O fim do ano foi marcado pela atuação política de membros do Judiciário e do Ministério Público para receberem a chamada PAE (Parcela Autônoma de Equivalência), um eufemismo que escamoteia o reconhecimento direto de pagamento de auxílio paletó/moradia para juízes e procuradores.
Insatisfeitos com o recebimento desigual por parte de membros de outros poderes (ministros e deputados federais), o Judiciário e o MP (suas entidades de classe) acharam justo eles também terem acesso a bonança complementar. Ao ser acionado, o Supremo Tribunal Federal “entendeu” – me desculpe por continuar neste processo de prostituição da linguagem – que era um pleito legítimo desde 1999.

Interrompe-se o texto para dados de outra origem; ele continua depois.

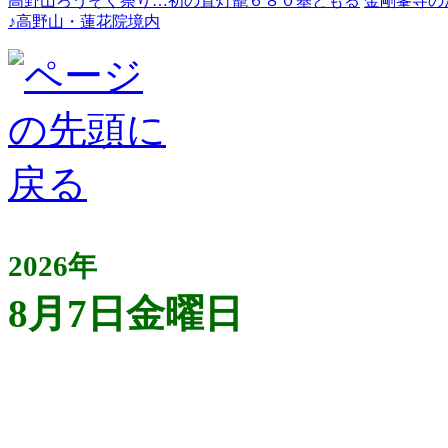
高野山ろうそく祭り…初の置灯籠６８０基ともる
金剛峯寺の
♪高野山・蓮花院境内
2026年
8月7日金曜日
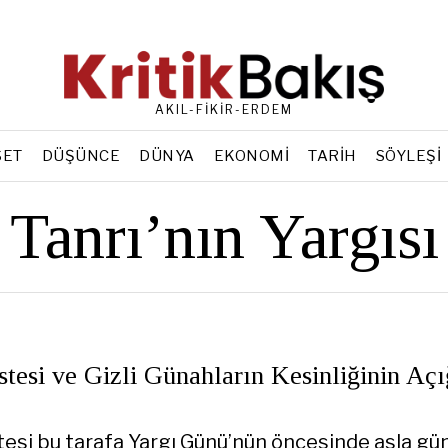
AKIL-FİKİR-ERDEM
SET
DÜŞÜNCE
DÜNYA
EKONOMI
TARIH
SÖYLEŞI
Tanrı’nın Yargısı
stesi ve Gizli Günahların Kesinliğinin Aç
tesi bu tarafa Yargı Günü’nün öncesinde asla gü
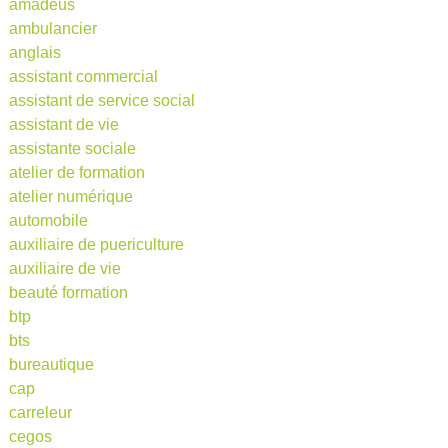
amadeus
ambulancier
anglais
assistant commercial
assistant de service social
assistant de vie
assistante sociale
atelier de formation
atelier numérique
automobile
auxiliaire de puericulture
auxiliaire de vie
beauté formation
btp
bts
bureautique
cap
carreleur
cegos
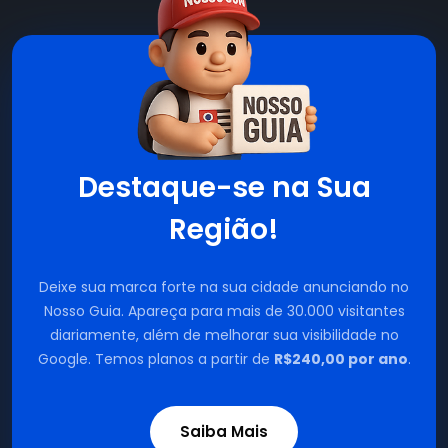
Destaque-se na Sua
Região!
Deixe sua marca forte na sua cidade anunciando no
Nosso Guia. Apareça para mais de 30.000 visitantes
diariamente, além de melhorar sua visibilidade no
Google. Temos planos a partir de
R$240,00 por ano
.
Saiba Mais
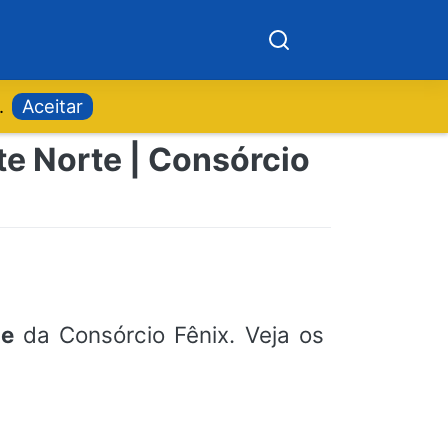
.
Aceitar
e Norte | Consórcio
te
da Consórcio Fênix. Veja os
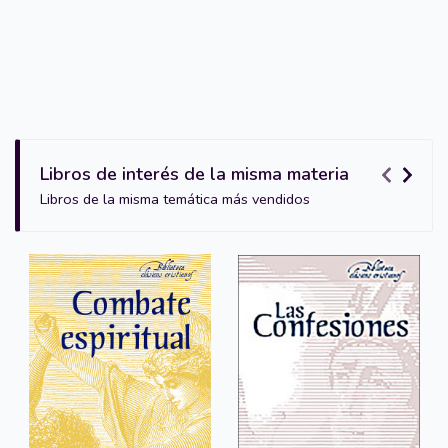
Libros de interés de la misma materia
Libros de la misma temática más vendidos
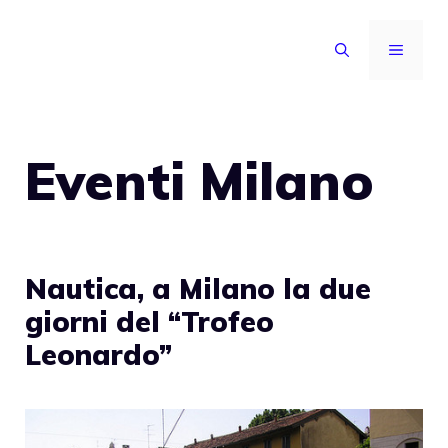
Vai
al
MENU
contenuto
Eventi Milano
Nautica, a Milano la due
giorni del “Trofeo
Leonardo”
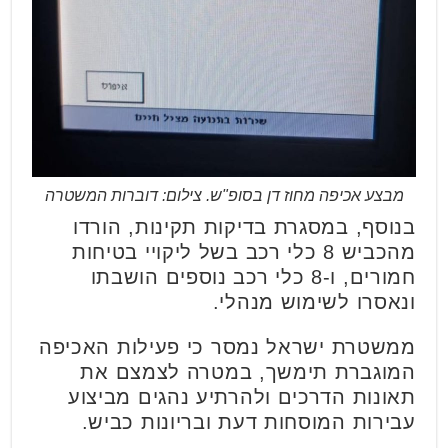
מבצע אכיפה מחוז דן בסופ"ש. צילום: דוברות המשטרה
בנוסף, במסגרת בדיקות תקינות, הורדו
מהכביש 8 כלי רכב בשל ליקויי בטיחות
חמורים, ו-8 כלי רכב נוספים הושבתו
ונאסרו לשימוש מנהלי.
ממשטרת ישראל נמסר כי פעילות האכיפה
המוגברת תימשך, במטרה לצמצם את
תאונות הדרכים ולהרתיע נהגים מביצוע
עבירות המוסחות דעת ובריונות כביש.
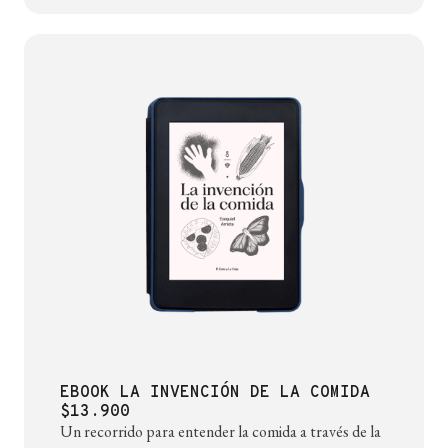
EBOOK LA INVENCIÓN DE LA COMIDA
$13.900
Un recorrido para entender la comida a través de la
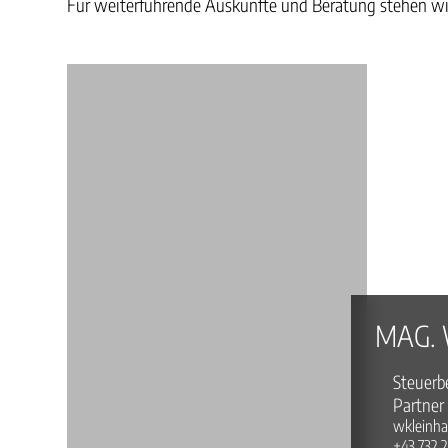
Für weiterführende Auskünfte und Beratung stehen wir
MAG. 
Steuerb
Partner 
wkleinha
+43 732 2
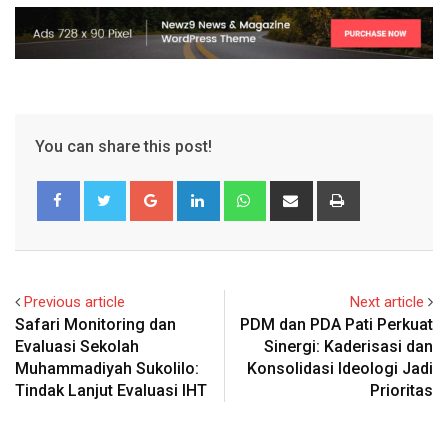
You can share this post!
Google+
LinkedIn
Whatsapp
Share
Print
via
Email
Previous article
Next article
Safari Monitoring dan
PDM dan PDA Pati Perkuat
Evaluasi Sekolah
Sinergi: Kaderisasi dan
Muhammadiyah Sukolilo:
Konsolidasi Ideologi Jadi
Tindak Lanjut Evaluasi IHT
Prioritas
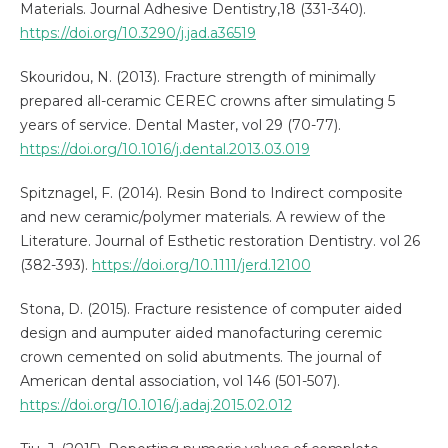
Materials. Journal Adhesive Dentistry,18 (331-340).
https://doi.org/10.3290/j.jad.a36519
Skouridou, N. (2013). Fracture strength of minimally
prepared all-ceramic CEREC crowns after simulating 5
years of service. Dental Master, vol 29 (70-77).
https://doi.org/10.1016/j.dental.2013.03.019
Spitznagel, F. (2014). Resin Bond to Indirect composite
and new ceramic/polymer materials. A rewiew of the
Literature. Journal of Esthetic restoration Dentistry. vol 26
(382-393).
https://doi.org/10.1111/jerd.12100
Stona, D. (2015). Fracture resistence of computer aided
design and aumputer aided manofacturing ceremic
crown cemented on solid abutments. The journal of
American dental association, vol 146 (501-507).
https://doi.org/10.1016/j.adaj.2015.02.012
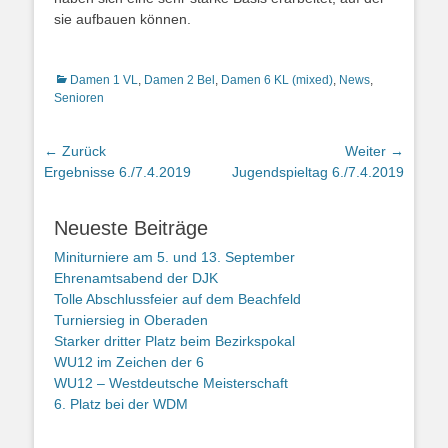
sie aufbauen können.
Kategorien
Damen 1 VL
,
Damen 2 Bel
,
Damen 6 KL (mixed)
,
News
,
Senioren
Beitragsnavigation
← Zurück
Weiter →
Vorheriger
Nächster
Ergebnisse 6./7.4.2019
Jugendspieltag 6./7.4.2019
Beitrag:
Beitrag:
Neueste Beiträge
Miniturniere am 5. und 13. September
Ehrenamtsabend der DJK
Tolle Abschlussfeier auf dem Beachfeld
Turniersieg in Oberaden
Starker dritter Platz beim Bezirkspokal
WU12 im Zeichen der 6
WU12 – Westdeutsche Meisterschaft
6. Platz bei der WDM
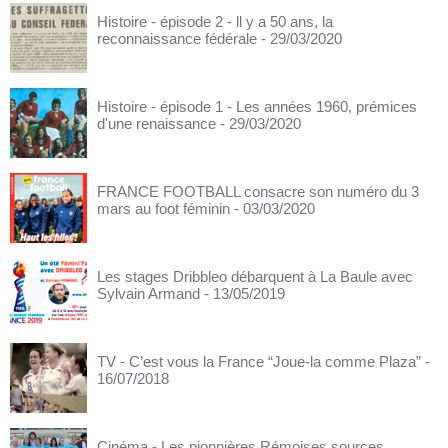
Histoire - épisode 2 - ll y a 50 ans, la
reconnaissance fédérale
- 29/03/2020
Histoire - épisode 1 - Les années 1960, prémices
d'une renaissance
- 29/03/2020
FRANCE FOOTBALL consacre son numéro du 3
mars au foot féminin
- 03/03/2020
Les stages Dribbleo débarquent à La Baule avec
Sylvain Armand
- 13/05/2019
TV - C’est vous la France “Joue-la comme Plaza”
-
16/07/2018
Cinéma - Les pionnières Rémoises sources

O rombo formado pelo “entendimento” foi gigantesco. Só o RN deve a estes funcionários públicos – sim, ainda que não queiram ser chamados como tal, são sim funcionários públicos – R$ 102,5 milhões de reais.
É preciso que se compreenda, para perceber o absurdo da questão – sim, numa democracia, ao contrário do que diz o ditado (pseudo) popular, sentença se discute -, que um ministro e um deputado federal recebem os auxílios em decorrência da atuação fora dos seus estados. É plausível, por exemplo, que um deputado tenha acesso algum tipo de estrutura de moradia, já que está trabalhando em Brasília, ou seja, fora do raio de sua residência oficial. Agora, como justificar o recebimento do benefício por parte de um juiz ou um procurador que mora em Natal e trabalha em Natal? O raciocínio não se encaixa.
Indignados com esta situação, sindicalistas denunciaram o privilegiamento por parte do governo para pagar os débitos para essa parcela do funcionalismo, como diria?!, “bastante sofrida”, em detrimento dos Planos de Cargos Carreiras e Salários das demais categorias. É que, ainda conforme sindicalistas em entrevista para um jornal da cidade, as dívidas do auxílio paletó/moradia não entraram em precatório. Em bom português, “furaram a fila” daqueles que têm alguma coisa a receber do Estado.
Esta sensibilidade, ancorada no entendimento da necessidade urgente do pagamento da PAE, não se deu para o caso da análise das greves das diversas categorias de funcionários públicos do RN. O mesmo judiciário que conseguiu receber o adiantamento sem entrar na fila, foi o que considerou (quase) todas as greves do trabalhadores do Estado ilegais, ainda que os PCCS, resultado de mais de vinte anos de reivindicações, tenham sido descumpridos. Um segundo acordo firmado entre trabalhadores e governo do RN, que prometeu, mas não efetivou, o pagamento dos PCCS para setrembro de 2011, também não amoleceu o coração dos juízes do TJ/RN. Quando acionados, tornaram a considerar as greves ilegais.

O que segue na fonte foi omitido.